Your instructions -
After locating "souvislosti s možnými" in the listing below, copy that line and each one after it exactly, ending with the line that has "pomoci snížit intenzitu".

****

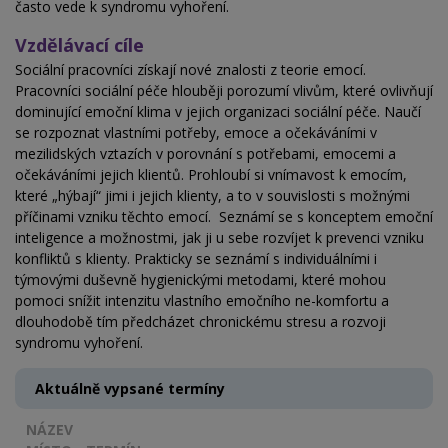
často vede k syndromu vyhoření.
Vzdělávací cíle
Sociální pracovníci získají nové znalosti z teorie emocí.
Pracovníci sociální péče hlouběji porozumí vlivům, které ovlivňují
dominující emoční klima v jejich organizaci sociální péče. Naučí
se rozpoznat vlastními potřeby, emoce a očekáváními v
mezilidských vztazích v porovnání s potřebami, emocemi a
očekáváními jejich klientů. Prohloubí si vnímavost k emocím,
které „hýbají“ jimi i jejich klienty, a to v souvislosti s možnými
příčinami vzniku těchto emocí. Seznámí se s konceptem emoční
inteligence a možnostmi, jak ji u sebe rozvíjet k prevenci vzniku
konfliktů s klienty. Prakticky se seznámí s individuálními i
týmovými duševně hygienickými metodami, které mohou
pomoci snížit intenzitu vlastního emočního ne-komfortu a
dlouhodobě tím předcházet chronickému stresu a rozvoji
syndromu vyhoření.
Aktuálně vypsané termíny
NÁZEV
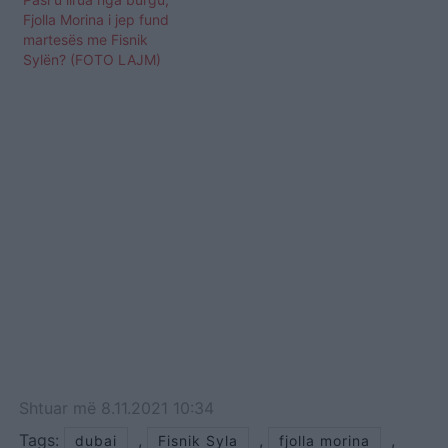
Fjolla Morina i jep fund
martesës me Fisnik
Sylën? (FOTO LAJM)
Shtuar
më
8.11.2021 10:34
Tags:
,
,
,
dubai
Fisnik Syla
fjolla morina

****

Your solution -
které „hýbají“ jimi i jejich klienty, a to v souvislosti s možnými
příčinami vzniku těchto emocí. Seznámí se s konceptem emoční
inteligence a možnostmi, jak ji u sebe rozvíjet k prevenci vzniku
konfliktů s klienty. Prakticky se seznámí s individuálními i
týmovými duševně hygienickými metodami, které mohou
pomoci snížit intenzitu vlastního emočního ne-komfortu a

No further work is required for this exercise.